Или, по-вашему, всё, что свободно, — морально?
Если так, то наши языки, сколько бы мы ни изучали друг друга, действительно никогда не пересекутся.
Оглянитесь на собственный дом. Вглядитесь серьёзно в режимы сегодняшних свободных демократий — образцы, перед которыми мы, беженцы из проклятой коммунистической России, почему-то не млеем, а напротив — как-то неуклюже и стесняясь, и выкобениваясь друг перед другом, — онемело разводим руками.
Вы морщитесь, вас оскорбляет, что слово «режим», напрочь скреплённое с диктатурами, я употребил по отношению к свободным обществам. Ну что ж, я сделал это намеренно. Потому что режим рынка господствует в них над всем: и над свободой, и над демократией.
Это, по сути, рыночная свобода. Жаркая, жестокая, безличная. Ярмарка хитрости, изворотливости, барыша, своего кармана. Ведь теперь-то мы это уже знаем. Это там, оттуда, издалека нам всё это казалось коммунистической пропагандой. И двадцать миллионов взрослых американцев, не умеющих читать и писать, и массовая бездомность, и могущество денежного мешка на свободных демократических выборах, и разгул сытого животного бездушия.

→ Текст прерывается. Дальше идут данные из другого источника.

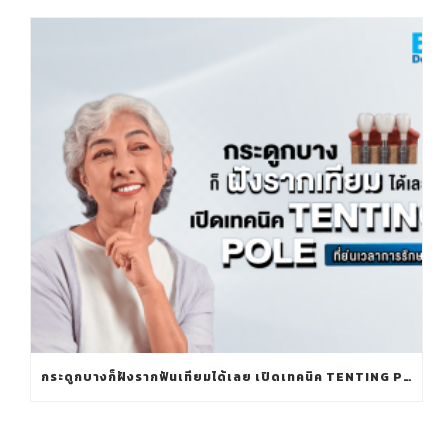
กระดูกบางก็ฝังรากฟันเทียมได้เลย เปิดเทคนิค TENTING POLE ที่ย่นเวลาการรักษา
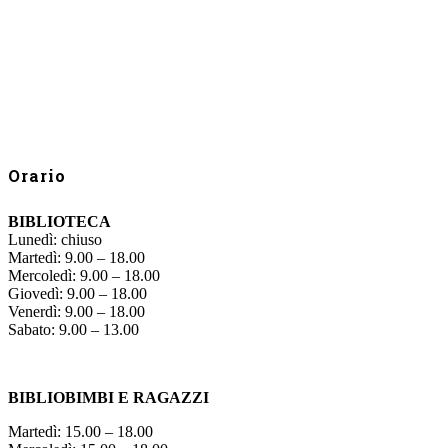
Orario
BIBLIOTECA
Lunedì: chiuso
Martedì: 9.00 – 18.00
Mercoledì: 9.00 – 18.00
Giovedì: 9.00 – 18.00
Venerdì: 9.00 – 18.00
Sabato: 9.00 – 13.00
BIBLIOBIMBI E RAGAZZI
Martedì: 15.00 – 18.00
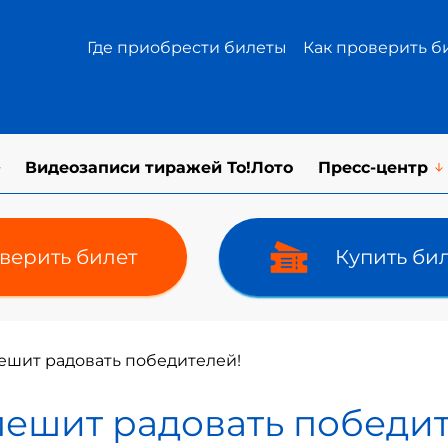
Где приобрести билеты
Как проверить б
Видеозаписи тиражей То!Лото
Пресс-центр
верить билет
Купить би
пешит радовать победителей!
спешит радовать победи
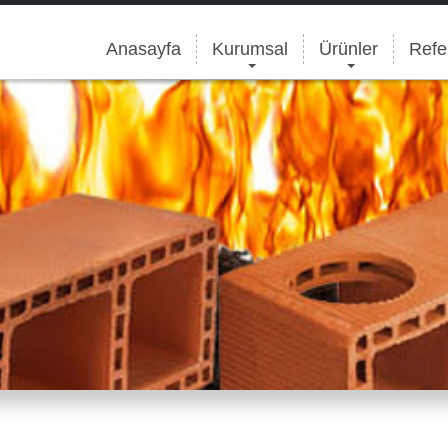
Anasayfa
Kurumsal
Ürünler
Refe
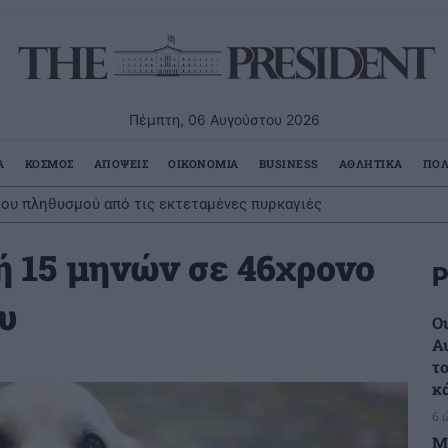
Πέμπτη, 06 Αυγούστου 2026
Α
ΚΟΣΜΟΣ
ΑΠΟΨΕΙΣ
ΟΙΚΟΝΟΜΙΑ
BUSINESS
ΑΘΛΗΤΙΚΑ
ΠΟΛ
ου πληθυσμού από τις εκτεταμένες πυρκαγιές
ή 15 μηνών σε 46χρονο
Ρ
υ
Ο
Α
τ
κ
6 
Μ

Нет, я не хочу сказать, что свободная демократия хуже советской диктатуры.
Я лишь хочу сказать, что русская мысль, судимая и судящая, смиренная и восставшая, бросающаяся из одной крайности в другую, обретается не в безвоздушном пространстве. И что если она чем-то больна, то не рабством, а детством.
Она всё ещё в пелёнках совести. Она всё ещё, как ребёнок, стыдлива, застенчива и бескорыстна. Ей всё ещё страшно признать, что идеализм и цинизм — две стороны одной медали.

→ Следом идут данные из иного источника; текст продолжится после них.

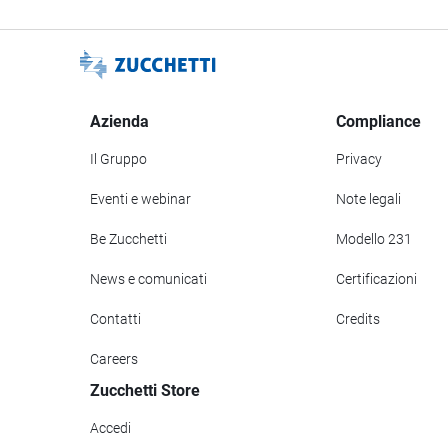
Azienda
Compliance
Il Gruppo
Privacy
Eventi e webinar
Note legali
Be Zucchetti
Modello 231
News e comunicati
Certificazioni
Contatti
Credits
Careers
Zucchetti Store
Accedi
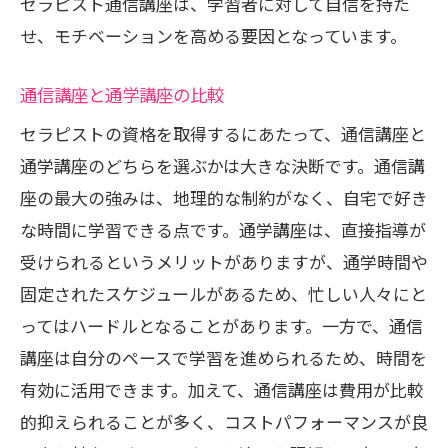
セラピスト通信講座は、学習者に対して自信を持た
せ、モチベーションを高める要因となっています。
通信講座と通学講座の比較
セラピストの資格を取得するにあたって、通信講座と
通学講座のどちらを選ぶかは大きな決断です。通信講
座の最大の強みは、地理的な制約がなく、自宅で好き
な時間に学習できる点です。通学講座は、直接指導が
受けられるというメリットがありますが、通学時間や
固定されたスケジュールがあるため、忙しい人々にと
ってはハードルとなることがあります。一方で、通信
講座は自分のペースで学習を進められるため、時間を
有効に活用できます。加えて、通信講座は費用が比較
的抑えられることが多く、コストパフォーマンスが良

— Ну при чём здесь свобода! Ну как им, сукам, не стыдно сообщать по телевизору о том, что президенту операцию на жопе сделали, да при этом на весь экран рисовать его задний проход!..
— Послушай, Константин… Хочешь? Послушай. Это Ремизов рассказывает о Розанове:
«В. В. рассказывал за чаем заграничный случай: о преимуществе русского человека. Были они все за границей — и Варвара Дмитриевна, и все дети — Таня, Вера, Варя, Надя, Вася и Александра Михайловна, падчерица. И случился такой грех: захотелось В. В. в одно место, а как спросить и не знает. А Александра Михайловна отказывается, говорит, ей неловко. Да теперь уже нет возможности, он под себя и сделал. Господи Ты, мой бог, в отеле брать бельё отказались, хоть сама мой! А главное-то, так стали смотреть все, что пришлось Розановым переехать. А когда то же самое случилось и в Петербурге: не удержался и обложился — с каким сочувствием отнеслись дома, прислуга. Сколько сердечности и внимательности. Ведь это несчастье с человеком!» Ну, что скажешь?
— Говно — Ремизов.
— Ты Белова нашего помнишь?
— Володьку?
— Да.
— Ну?
— Ты помнишь, как однажды он тоже в штаны наложил. Он же один мужик на всю группу был. Они как-то с уборочной возвращались. Полный автобус девок — и он. Его всю дорогу поджимало, а сказать, машину остановить стеснялся. Не помнишь?
— Нет.
— Ну как же? Всё общежитие после этого ещё с добрый месяц ходуном ходило. А Белов взял академический отпуск и на год домой укатил.
— Что поделать?
Что поделать, дорогой Павел Никанорович? Мы застенчивы.
Мы застенчивы, как говорится, до усрачки. Вся наша изящная словесность… Вся наша литература — сплошное небожительство.
«В человеке всё должно быть прекрасно».
«Только о великом стоит думать».
«Только влюблённый имеет право на звание человека».
Только «четвёртое измерение» нам подавай. Сейчас же. Немедленно! На блюдечке!
Между прочим, что такое «четвёртое измерение»? — Тоска, Павел Никанорович. Смертная тоска по Царству Божьему. На земле!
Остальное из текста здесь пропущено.